Extracted page text data:
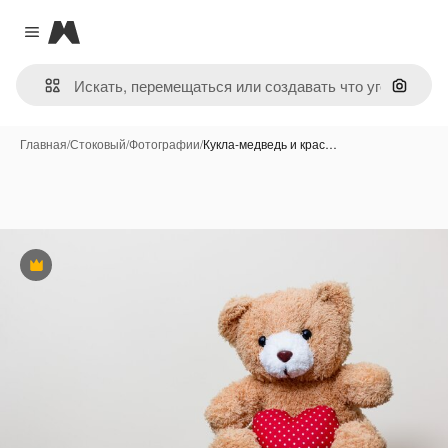
Magnific
Close menu
Поиск 
Главная
/
Стоковый
/
Фотографии
/
Кукла-медведь и крас…
Премиум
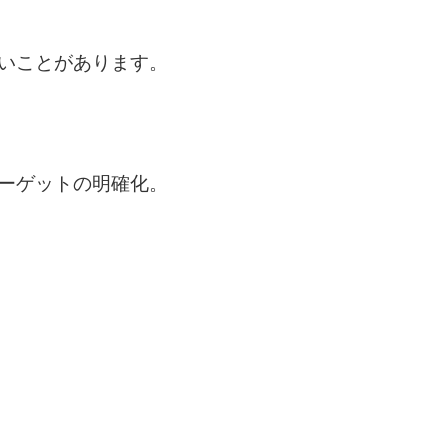
いことがあります。
ーゲットの明確化。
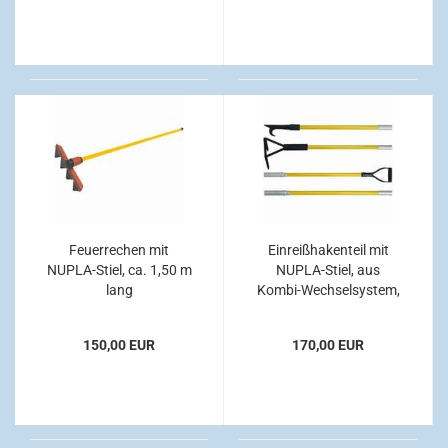
Feuerrechen mit
Einreißhakenteil mit
NUPLA-Stiel, ca. 1,50 m
NUPLA-Stiel, aus
lang
Kombi-Wechselsystem,
ca. 90 cm lang
150,00 EUR
170,00 EUR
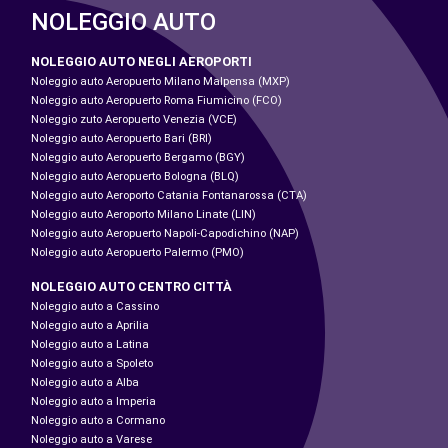
NOLEGGIO AUTO
NOLEGGIO AUTO NEGLI AEROPORTI
Noleggio auto Aeropuerto Milano Malpensa (MXP)
Noleggio auto Aeropuerto Roma Fiumicino (FCO)
Noleggio zuto Aeropuerto Venezia (VCE)
Noleggio auto Aeropuerto Bari (BRI)
Noleggio auto Aeropuerto Bergamo (BGY)
Noleggio auto Aeropuerto Bologna (BLQ)
Noleggio auto Aeroporto Catania Fontanarossa (CTA)
Noleggio auto Aeroporto Milano Linate (LIN)
Noleggio auto Aeropuerto Napoli-Capodichino (NAP)
Noleggio auto Aeropuerto Palermo (PMO)
NOLEGGIO AUTO CENTRO CITTÀ
Noleggio auto a Cassino
Noleggio auto a Aprilia
Noleggio auto a Latina
Noleggio auto a Spoleto
Noleggio auto a Alba
Noleggio auto a Imperia
Noleggio auto a Cormano
Noleggio auto a Varese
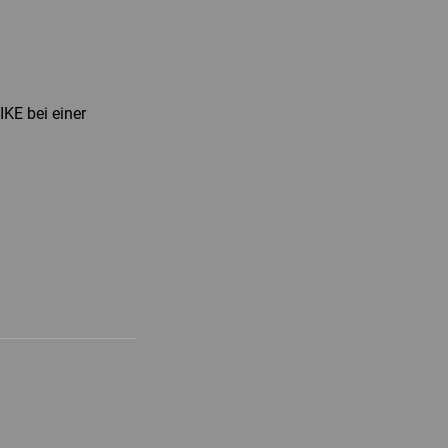
KE bei einer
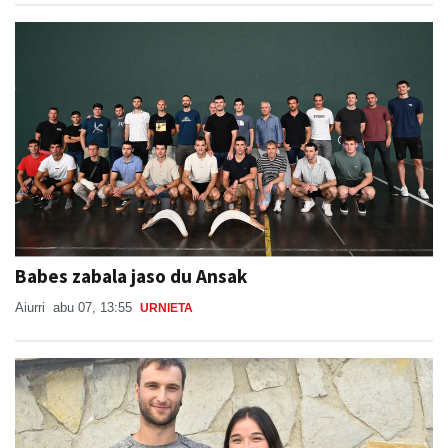
Babes zabala jaso du Ansak
Aiurri
abu 07, 13:55
URNIETA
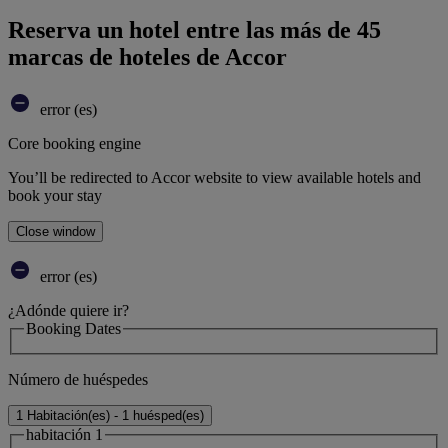
Reserva un hotel entre las más de 45
marcas de hoteles de Accor
error (es)
Core booking engine
You’ll be redirected to Accor website to view available hotels and
book your stay
Close window
error (es)
¿Adónde quiere ir?
Booking Dates
Número de huéspedes
1 Habitación(es) - 1 huésped(es)
habitación 1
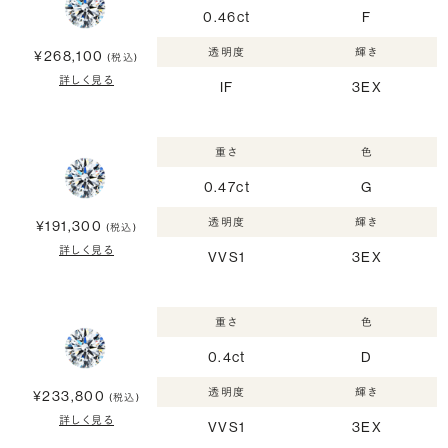
0.46ct
F
透明度
輝き
¥268,100
(税込)
詳しく見る
IF
3EX
重さ
色
0.47ct
G
透明度
輝き
¥191,300
(税込)
詳しく見る
VVS1
3EX
重さ
色
0.4ct
D
透明度
輝き
¥233,800
(税込)
詳しく見る
VVS1
3EX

#### The problem
Among the lines above, which ones include the word "Aeroporto"? Copy them.

#### Exercise result
Noleggio auto Aeroporto Catania Fontanarossa (CTA)
Noleggio auto Aeroporto Milano Linate (LIN)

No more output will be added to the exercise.